# Problem details
Where a line of the records holds the string "concerts", copy that line.

# Collected data

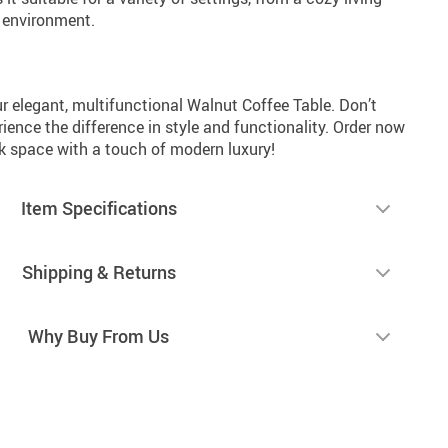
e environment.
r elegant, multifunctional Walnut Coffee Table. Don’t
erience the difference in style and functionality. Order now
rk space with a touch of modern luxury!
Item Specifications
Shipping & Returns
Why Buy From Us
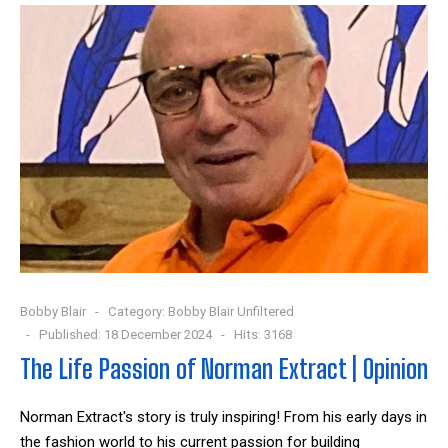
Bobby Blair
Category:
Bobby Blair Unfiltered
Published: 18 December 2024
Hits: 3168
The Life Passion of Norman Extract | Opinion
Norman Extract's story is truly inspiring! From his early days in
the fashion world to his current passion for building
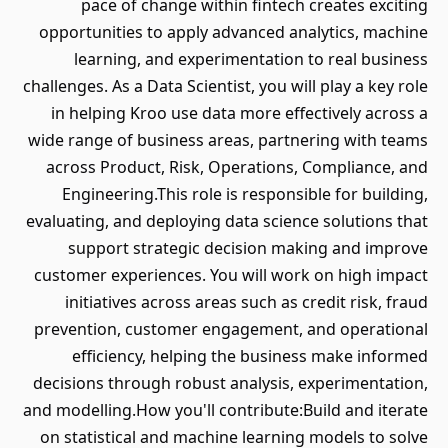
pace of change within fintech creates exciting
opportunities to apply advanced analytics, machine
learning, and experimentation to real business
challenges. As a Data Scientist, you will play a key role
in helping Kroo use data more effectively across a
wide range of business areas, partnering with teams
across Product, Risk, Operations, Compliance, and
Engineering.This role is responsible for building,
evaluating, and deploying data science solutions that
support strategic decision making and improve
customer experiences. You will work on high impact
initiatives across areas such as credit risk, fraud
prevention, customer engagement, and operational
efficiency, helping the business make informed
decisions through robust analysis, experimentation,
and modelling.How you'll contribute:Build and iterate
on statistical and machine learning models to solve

* * *

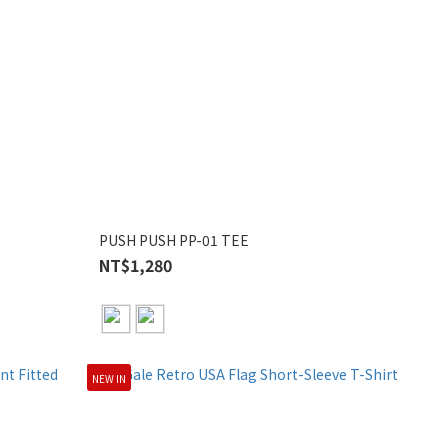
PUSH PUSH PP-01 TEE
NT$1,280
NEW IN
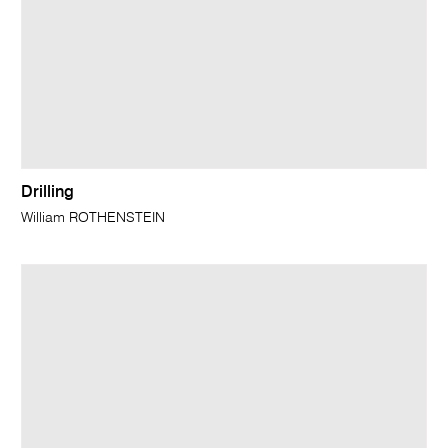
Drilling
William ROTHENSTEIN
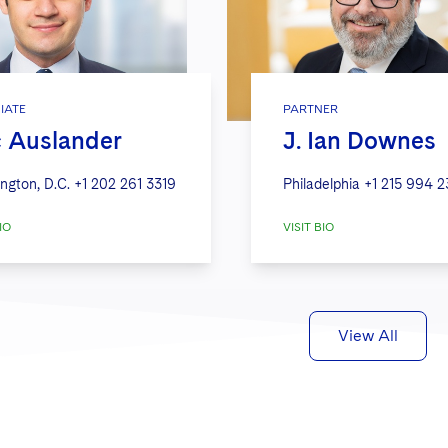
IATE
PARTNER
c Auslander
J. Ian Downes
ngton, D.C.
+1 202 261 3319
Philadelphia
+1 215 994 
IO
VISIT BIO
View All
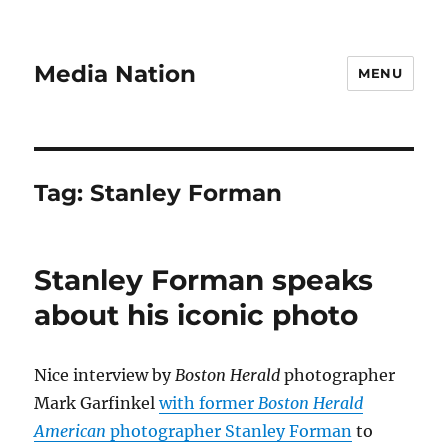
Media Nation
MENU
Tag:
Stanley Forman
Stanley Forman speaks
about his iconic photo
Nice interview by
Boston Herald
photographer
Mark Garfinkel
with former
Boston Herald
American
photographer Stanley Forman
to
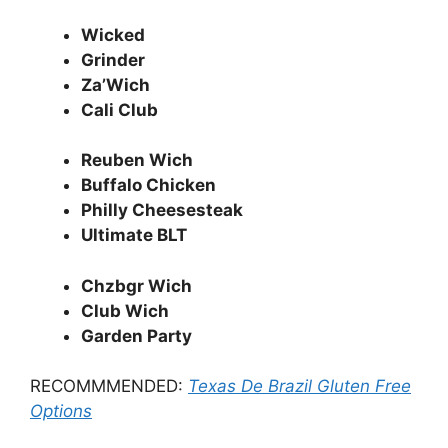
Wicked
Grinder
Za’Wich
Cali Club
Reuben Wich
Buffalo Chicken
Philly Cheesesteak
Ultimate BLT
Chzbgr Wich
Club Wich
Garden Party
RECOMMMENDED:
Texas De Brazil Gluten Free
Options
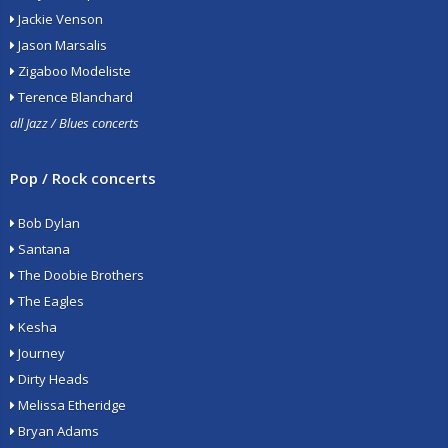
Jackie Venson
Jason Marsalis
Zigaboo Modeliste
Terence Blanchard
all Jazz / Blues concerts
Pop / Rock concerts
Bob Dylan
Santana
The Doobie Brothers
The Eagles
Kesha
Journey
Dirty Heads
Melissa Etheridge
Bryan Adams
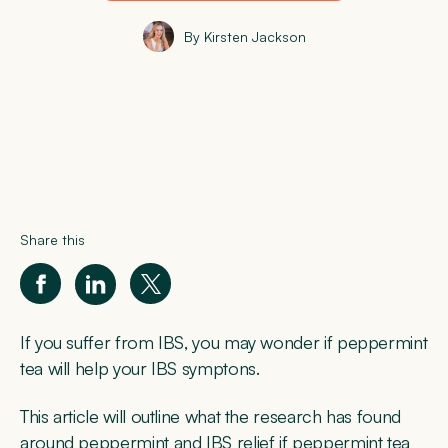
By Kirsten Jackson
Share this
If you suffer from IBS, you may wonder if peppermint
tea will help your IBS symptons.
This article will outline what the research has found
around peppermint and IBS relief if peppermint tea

# Written response
all Jazz / Blues concerts
Pop / Rock concerts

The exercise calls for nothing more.